= Given data =

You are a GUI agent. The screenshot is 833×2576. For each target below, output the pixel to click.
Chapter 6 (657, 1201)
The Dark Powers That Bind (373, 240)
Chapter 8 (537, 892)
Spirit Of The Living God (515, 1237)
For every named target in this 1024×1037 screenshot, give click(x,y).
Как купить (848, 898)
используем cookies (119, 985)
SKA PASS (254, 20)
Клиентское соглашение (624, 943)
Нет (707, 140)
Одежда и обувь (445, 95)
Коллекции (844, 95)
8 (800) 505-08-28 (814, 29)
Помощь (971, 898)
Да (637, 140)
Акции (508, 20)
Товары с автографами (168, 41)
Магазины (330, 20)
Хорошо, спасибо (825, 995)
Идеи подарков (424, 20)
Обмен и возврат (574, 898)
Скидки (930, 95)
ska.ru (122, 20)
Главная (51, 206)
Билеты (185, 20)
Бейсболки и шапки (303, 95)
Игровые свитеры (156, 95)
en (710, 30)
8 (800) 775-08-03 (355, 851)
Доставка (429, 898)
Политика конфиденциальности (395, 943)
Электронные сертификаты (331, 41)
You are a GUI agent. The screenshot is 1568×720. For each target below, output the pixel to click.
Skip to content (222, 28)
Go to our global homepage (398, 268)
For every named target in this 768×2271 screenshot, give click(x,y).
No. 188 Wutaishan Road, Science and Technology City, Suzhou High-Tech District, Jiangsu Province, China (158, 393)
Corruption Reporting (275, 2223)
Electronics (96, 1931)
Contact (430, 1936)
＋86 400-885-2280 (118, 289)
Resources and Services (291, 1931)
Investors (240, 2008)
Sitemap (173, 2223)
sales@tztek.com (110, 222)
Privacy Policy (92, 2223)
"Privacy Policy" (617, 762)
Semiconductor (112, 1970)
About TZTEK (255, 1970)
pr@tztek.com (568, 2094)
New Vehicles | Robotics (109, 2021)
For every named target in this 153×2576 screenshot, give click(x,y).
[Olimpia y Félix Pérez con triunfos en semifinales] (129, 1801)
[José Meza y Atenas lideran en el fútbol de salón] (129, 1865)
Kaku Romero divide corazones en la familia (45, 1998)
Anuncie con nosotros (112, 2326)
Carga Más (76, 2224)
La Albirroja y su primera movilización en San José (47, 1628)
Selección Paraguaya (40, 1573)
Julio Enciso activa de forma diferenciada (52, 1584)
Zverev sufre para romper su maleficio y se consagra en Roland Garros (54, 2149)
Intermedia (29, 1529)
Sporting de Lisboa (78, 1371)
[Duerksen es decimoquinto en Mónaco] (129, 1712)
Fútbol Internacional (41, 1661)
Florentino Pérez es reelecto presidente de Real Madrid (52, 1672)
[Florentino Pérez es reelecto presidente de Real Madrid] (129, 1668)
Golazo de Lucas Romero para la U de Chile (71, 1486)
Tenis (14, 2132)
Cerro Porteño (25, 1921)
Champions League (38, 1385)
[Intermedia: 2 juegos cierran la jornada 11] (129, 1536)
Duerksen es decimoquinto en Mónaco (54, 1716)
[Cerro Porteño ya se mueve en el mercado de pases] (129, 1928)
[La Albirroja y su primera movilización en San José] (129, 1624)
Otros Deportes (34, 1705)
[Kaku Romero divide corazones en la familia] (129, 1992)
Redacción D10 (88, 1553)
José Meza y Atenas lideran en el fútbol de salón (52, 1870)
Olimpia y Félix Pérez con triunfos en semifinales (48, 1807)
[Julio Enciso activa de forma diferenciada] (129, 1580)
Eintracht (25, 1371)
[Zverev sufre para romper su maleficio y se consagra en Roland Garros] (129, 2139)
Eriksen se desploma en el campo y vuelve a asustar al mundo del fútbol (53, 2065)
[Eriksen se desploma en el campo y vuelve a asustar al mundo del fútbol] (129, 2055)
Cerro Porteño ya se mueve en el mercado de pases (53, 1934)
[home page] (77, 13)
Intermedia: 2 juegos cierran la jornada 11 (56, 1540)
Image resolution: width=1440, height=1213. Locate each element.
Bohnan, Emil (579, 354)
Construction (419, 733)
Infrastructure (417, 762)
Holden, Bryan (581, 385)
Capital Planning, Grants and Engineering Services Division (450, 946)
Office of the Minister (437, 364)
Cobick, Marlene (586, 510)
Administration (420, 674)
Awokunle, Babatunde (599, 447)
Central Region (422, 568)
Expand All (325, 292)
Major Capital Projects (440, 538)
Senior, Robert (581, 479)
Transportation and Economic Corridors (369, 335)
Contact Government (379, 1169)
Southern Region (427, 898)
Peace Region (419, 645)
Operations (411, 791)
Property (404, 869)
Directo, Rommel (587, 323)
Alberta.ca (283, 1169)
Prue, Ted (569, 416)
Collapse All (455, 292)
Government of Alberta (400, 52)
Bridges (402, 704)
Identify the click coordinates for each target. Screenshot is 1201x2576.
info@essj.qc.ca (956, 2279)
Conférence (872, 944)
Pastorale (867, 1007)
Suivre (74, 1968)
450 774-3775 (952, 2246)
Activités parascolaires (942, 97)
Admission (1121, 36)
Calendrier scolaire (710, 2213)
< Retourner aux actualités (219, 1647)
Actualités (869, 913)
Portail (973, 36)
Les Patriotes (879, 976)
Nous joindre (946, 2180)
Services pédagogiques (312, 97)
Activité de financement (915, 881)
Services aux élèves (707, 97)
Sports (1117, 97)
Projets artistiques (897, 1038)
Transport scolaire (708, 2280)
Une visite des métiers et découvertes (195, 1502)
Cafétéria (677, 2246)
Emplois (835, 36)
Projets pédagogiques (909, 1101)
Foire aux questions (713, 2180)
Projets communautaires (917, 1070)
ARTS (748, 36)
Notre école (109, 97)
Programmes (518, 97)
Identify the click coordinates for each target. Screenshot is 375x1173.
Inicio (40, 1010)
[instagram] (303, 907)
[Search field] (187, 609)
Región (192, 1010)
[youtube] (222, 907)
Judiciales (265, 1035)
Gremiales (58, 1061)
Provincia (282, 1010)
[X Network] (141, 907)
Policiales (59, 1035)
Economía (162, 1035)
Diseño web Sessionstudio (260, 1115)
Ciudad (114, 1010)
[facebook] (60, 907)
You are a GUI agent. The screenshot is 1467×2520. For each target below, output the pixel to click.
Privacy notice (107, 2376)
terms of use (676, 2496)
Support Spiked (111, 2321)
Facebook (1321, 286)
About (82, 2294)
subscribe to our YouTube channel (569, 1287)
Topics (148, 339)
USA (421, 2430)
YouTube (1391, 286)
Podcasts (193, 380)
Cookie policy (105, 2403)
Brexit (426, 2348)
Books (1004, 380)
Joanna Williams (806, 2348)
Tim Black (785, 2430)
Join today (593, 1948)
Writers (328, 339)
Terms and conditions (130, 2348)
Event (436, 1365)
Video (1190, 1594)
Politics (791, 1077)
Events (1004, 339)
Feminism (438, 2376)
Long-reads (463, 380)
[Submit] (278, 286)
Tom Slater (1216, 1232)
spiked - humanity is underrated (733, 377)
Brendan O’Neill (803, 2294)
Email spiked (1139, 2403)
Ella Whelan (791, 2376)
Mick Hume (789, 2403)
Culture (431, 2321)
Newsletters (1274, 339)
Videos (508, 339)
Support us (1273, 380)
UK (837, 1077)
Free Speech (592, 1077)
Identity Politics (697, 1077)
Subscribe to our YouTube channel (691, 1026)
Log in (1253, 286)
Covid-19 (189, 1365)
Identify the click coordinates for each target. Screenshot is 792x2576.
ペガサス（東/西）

= What is needed =
The data should be written out again in full, exactly as it stands.

= Finished task =
You are a GUI agent. The screenshot is 833×2576. For each target below, output the pixel to click.
Chapter 6 (657, 1201)
The Dark Powers That Bind (373, 240)
Chapter 8 (537, 892)
Spirit Of The Living God (515, 1237)
For every named target in this 1024×1037 screenshot, give click(x,y).
Как купить (848, 898)
используем cookies (119, 985)
SKA PASS (254, 20)
Клиентское соглашение (624, 943)
Нет (707, 140)
Одежда и обувь (445, 95)
Коллекции (844, 95)
8 (800) 505-08-28 (814, 29)
Помощь (971, 898)
Да (637, 140)
Акции (508, 20)
Товары с автографами (168, 41)
Магазины (330, 20)
Хорошо, спасибо (825, 995)
Идеи подарков (424, 20)
Обмен и возврат (574, 898)
Скидки (930, 95)
ska.ru (122, 20)
Главная (51, 206)
Билеты (185, 20)
Бейсболки и шапки (303, 95)
Игровые свитеры (156, 95)
en (710, 30)
8 (800) 775-08-03 (355, 851)
Доставка (429, 898)
Политика конфиденциальности (395, 943)
Электронные сертификаты (331, 41)
You are a GUI agent. The screenshot is 1568×720. For each target below, output the pixel to click.
Skip to content (222, 28)
Go to our global homepage (398, 268)
For every named target in this 768×2271 screenshot, give click(x,y).
No. 188 Wutaishan Road, Science and Technology City, Suzhou High-Tech District, Jiangsu Province, China (158, 393)
Corruption Reporting (275, 2223)
Electronics (96, 1931)
Contact (430, 1936)
＋86 400-885-2280 (118, 289)
Resources and Services (291, 1931)
Investors (240, 2008)
Sitemap (173, 2223)
sales@tztek.com (110, 222)
Privacy Policy (92, 2223)
"Privacy Policy" (617, 762)
Semiconductor (112, 1970)
About TZTEK (255, 1970)
pr@tztek.com (568, 2094)
New Vehicles | Robotics (109, 2021)
For every named target in this 153×2576 screenshot, give click(x,y).
[Olimpia y Félix Pérez con triunfos en semifinales] (129, 1801)
[José Meza y Atenas lideran en el fútbol de salón] (129, 1865)
Kaku Romero divide corazones en la familia (45, 1998)
Anuncie con nosotros (112, 2326)
Carga Más (76, 2224)
La Albirroja y su primera movilización en San José (47, 1628)
Selección Paraguaya (40, 1573)
Julio Enciso activa de forma diferenciada (52, 1584)
Zverev sufre para romper su maleficio y se consagra en Roland Garros (54, 2149)
Intermedia (29, 1529)
Sporting de Lisboa (78, 1371)
[Duerksen es decimoquinto en Mónaco] (129, 1712)
Fútbol Internacional (41, 1661)
Florentino Pérez es reelecto presidente de Real Madrid (52, 1672)
[Florentino Pérez es reelecto presidente de Real Madrid] (129, 1668)
Golazo de Lucas Romero para la U de Chile (71, 1486)
Tenis (14, 2132)
Cerro Porteño (25, 1921)
Champions League (38, 1385)
[Intermedia: 2 juegos cierran la jornada 11] (129, 1536)
Duerksen es decimoquinto en Mónaco (54, 1716)
[Cerro Porteño ya se mueve en el mercado de pases] (129, 1928)
[La Albirroja y su primera movilización en San José] (129, 1624)
Otros Deportes (34, 1705)
[Kaku Romero divide corazones en la familia] (129, 1992)
Redacción D10 (88, 1553)
José Meza y Atenas lideran en el fútbol de salón (52, 1870)
Olimpia y Félix Pérez con triunfos en semifinales (48, 1807)
[Julio Enciso activa de forma diferenciada] (129, 1580)
Eintracht (25, 1371)
[Zverev sufre para romper su maleficio y se consagra en Roland Garros] (129, 2139)
Eriksen se desploma en el campo y vuelve a asustar al mundo del fútbol (53, 2065)
[Eriksen se desploma en el campo y vuelve a asustar al mundo del fútbol] (129, 2055)
Cerro Porteño ya se mueve en el mercado de pases (53, 1934)
[home page] (77, 13)
Intermedia: 2 juegos cierran la jornada 11 (56, 1540)
Image resolution: width=1440, height=1213. Locate each element.
Bohnan, Emil (579, 354)
Construction (419, 733)
Infrastructure (417, 762)
Holden, Bryan (581, 385)
Capital Planning, Grants and Engineering Services Division (450, 946)
Office of the Minister (437, 364)
Cobick, Marlene (586, 510)
Administration (420, 674)
Awokunle, Babatunde (599, 447)
Central Region (422, 568)
Expand All (325, 292)
Major Capital Projects (440, 538)
Senior, Robert (581, 479)
Transportation and Economic Corridors (369, 335)
Contact Government (379, 1169)
Southern Region (427, 898)
Peace Region (419, 645)
Operations (411, 791)
Property (404, 869)
Directo, Rommel (587, 323)
Alberta.ca (283, 1169)
Prue, Ted (569, 416)
Collapse All (455, 292)
Government of Alberta (400, 52)
Bridges (402, 704)
Identify the click coordinates for each target. Screenshot is 1201x2576.
info@essj.qc.ca (956, 2279)
Conférence (872, 944)
Pastorale (867, 1007)
Suivre (74, 1968)
450 774-3775 (952, 2246)
Activités parascolaires (942, 97)
Admission (1121, 36)
Calendrier scolaire (710, 2213)
< Retourner aux actualités (219, 1647)
Actualités (869, 913)
Portail (973, 36)
Les Patriotes (879, 976)
Nous joindre (946, 2180)
Services pédagogiques (312, 97)
Activité de financement (915, 881)
Services aux élèves (707, 97)
Sports (1117, 97)
Projets artistiques (897, 1038)
Transport scolaire (708, 2280)
Une visite des métiers et découvertes (195, 1502)
Cafétéria (677, 2246)
Emplois (835, 36)
Projets pédagogiques (909, 1101)
Foire aux questions (713, 2180)
Projets communautaires (917, 1070)
ARTS (748, 36)
Notre école (109, 97)
Programmes (518, 97)
Identify the click coordinates for each target. Screenshot is 375x1173.
Inicio (40, 1010)
[instagram] (303, 907)
[Search field] (187, 609)
Región (192, 1010)
[youtube] (222, 907)
Judiciales (265, 1035)
Gremiales (58, 1061)
Provincia (282, 1010)
[X Network] (141, 907)
Policiales (59, 1035)
Economía (162, 1035)
Diseño web Sessionstudio (260, 1115)
Ciudad (114, 1010)
[facebook] (60, 907)
You are a GUI agent. The screenshot is 1467×2520. For each target below, output the pixel to click.
Privacy notice (107, 2376)
terms of use (676, 2496)
Support Spiked (111, 2321)
Facebook (1321, 286)
About (82, 2294)
subscribe to our YouTube channel (569, 1287)
Topics (148, 339)
USA (421, 2430)
YouTube (1391, 286)
Podcasts (193, 380)
Cookie policy (105, 2403)
Brexit (426, 2348)
Books (1004, 380)
Joanna Williams (806, 2348)
Tim Black (785, 2430)
Join today (593, 1948)
Writers (328, 339)
Terms and conditions (130, 2348)
Event (436, 1365)
Video (1190, 1594)
Politics (791, 1077)
Events (1004, 339)
Feminism (438, 2376)
Long-reads (463, 380)
[Submit] (278, 286)
Tom Slater (1216, 1232)
spiked - humanity is underrated (733, 377)
Brendan O’Neill (803, 2294)
Email spiked (1139, 2403)
Ella Whelan (791, 2376)
Mick Hume (789, 2403)
Culture (431, 2321)
Newsletters (1274, 339)
Videos (508, 339)
Support us (1273, 380)
UK (837, 1077)
Free Speech (592, 1077)
Identity Politics (697, 1077)
Subscribe to our YouTube channel (691, 1026)
Log in (1253, 286)
Covid-19 (189, 1365)
Identify the click coordinates for each target. Screenshot is 792x2576.
ペガサス（東/西）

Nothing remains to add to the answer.